A report by The Lancet medical journal on a COVID-19 vaccine developed and tested in Russia says it has shown promising results, but adds that more work is needed.
In trials so far, the experimental Sputnik V vaccine has elicited an immune response and has brought no adverse side effects, according to Russian researchers. Doctors studied 76 healthy volunteers aged between 18 and 60, over six weeks.
In a peer review of the Russian studies, experts in The Lancet say the two studies by Denis Logunov and his team from the N F Gamaleya Research Institute of Epidemiology and Microbiology have several strengths.
However, they also noted some limitations: some of those taking part were young soldiers who were likely to be relatively fit and healthy, while older adults were absent from the study.
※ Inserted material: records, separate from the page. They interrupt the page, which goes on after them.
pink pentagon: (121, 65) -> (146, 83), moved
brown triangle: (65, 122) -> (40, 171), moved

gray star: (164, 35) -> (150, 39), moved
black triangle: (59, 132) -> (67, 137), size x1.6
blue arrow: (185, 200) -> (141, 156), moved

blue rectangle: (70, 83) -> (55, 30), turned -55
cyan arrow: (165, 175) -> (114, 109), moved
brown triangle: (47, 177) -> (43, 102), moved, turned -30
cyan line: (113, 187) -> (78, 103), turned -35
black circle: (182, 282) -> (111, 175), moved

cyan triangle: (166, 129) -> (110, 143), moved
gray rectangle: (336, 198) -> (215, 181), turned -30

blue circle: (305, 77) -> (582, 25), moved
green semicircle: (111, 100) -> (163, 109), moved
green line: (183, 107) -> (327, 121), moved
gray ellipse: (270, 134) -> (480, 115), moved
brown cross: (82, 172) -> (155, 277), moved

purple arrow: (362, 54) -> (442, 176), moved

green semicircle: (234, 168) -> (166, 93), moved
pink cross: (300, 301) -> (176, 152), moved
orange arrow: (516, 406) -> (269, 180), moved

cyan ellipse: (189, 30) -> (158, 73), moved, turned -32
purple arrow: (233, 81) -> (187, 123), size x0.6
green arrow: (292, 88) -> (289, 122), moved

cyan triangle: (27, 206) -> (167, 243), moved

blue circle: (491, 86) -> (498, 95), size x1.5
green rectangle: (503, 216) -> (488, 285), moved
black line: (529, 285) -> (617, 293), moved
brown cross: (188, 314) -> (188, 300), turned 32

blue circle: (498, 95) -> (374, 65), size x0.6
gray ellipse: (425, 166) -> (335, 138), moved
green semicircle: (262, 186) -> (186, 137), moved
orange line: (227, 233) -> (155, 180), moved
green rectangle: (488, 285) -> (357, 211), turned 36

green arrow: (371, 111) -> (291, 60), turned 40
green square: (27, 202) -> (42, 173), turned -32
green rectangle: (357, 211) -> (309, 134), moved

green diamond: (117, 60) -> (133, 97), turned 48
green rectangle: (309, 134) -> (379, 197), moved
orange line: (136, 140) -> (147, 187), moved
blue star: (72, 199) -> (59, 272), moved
There was also a gender imbalance, the number of people taking part was low, and there was no control vaccine.
Dr. Naor Bar-Zeev of the Johns Hopkins Bloomberg School of Public Health and colleagues write in the journal that the studies were "encouraging but small".
Widespread public use 'premature'
The editor-in-chief of The Lancet said the results of the studies did not mean that a general vaccine was ready for widespread public use.
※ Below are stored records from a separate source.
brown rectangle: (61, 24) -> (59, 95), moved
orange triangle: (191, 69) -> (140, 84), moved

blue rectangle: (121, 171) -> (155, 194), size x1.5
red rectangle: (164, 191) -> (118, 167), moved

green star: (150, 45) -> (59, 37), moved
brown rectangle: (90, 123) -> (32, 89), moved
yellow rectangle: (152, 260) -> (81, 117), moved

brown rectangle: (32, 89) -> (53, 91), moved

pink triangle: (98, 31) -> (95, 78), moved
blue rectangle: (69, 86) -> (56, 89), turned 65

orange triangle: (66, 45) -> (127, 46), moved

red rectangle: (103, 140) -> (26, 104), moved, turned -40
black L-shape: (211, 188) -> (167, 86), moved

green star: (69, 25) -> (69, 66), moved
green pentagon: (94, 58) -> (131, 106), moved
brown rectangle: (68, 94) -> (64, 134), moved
"The results are encouraging, but it would be premature, highly premature, to think that this is the basis for a successful vaccine for public use," Richard Horton told the broadcaster CNN.
Sputnik V received government approval last month but drew considerable criticism from experts, as the shots had only been tested on several-dozen people before being more widely administered.
Nevertheless, its Russian developers made some bold claims Friday after presenting the findings to reporters.
Professor Alexander Gintsburg, director of the Moscow-based Gamaleya Institute that developed the vaccine with assistance from Russia’s Defense Ministry, told reporters that the vaccine triggers “sufficient” immune response “to counteract any imaginable dose infecting (a person) with COVID-19.”
“We are ready to assert that the protective effect of this vaccine will be detectable and remain at a proper level for 2 years, or maybe even more," Gintsburg said, without providing any evidence to back up the claim.
Warning against vaccine 'war'
Russian Defence Minister Sergei Shoigu and Moscow Mayor Sergei Sobyanin are among the senior officials to receive Russia's experimental Sputnik V vaccine against the coronavirus.
During a video conference with President Vladimir Putin, Sobyanin said he decided to get the vaccine to show support for its developers.
Richard Horton welcomed progress made in numerous vaccine trials around the world, but criticised the way the Russian tests were presented in Moscow as a "challenge to western science".
"If we start setting nation against nation, vaccine against vaccine, and company against company, this is going to completely undermine any kind of rational response," he said.
"This is a global crisis... A global crisis needs a global response and a global solution," The Lancet editor added. "This isn't a war between countries, this should be about cooperation."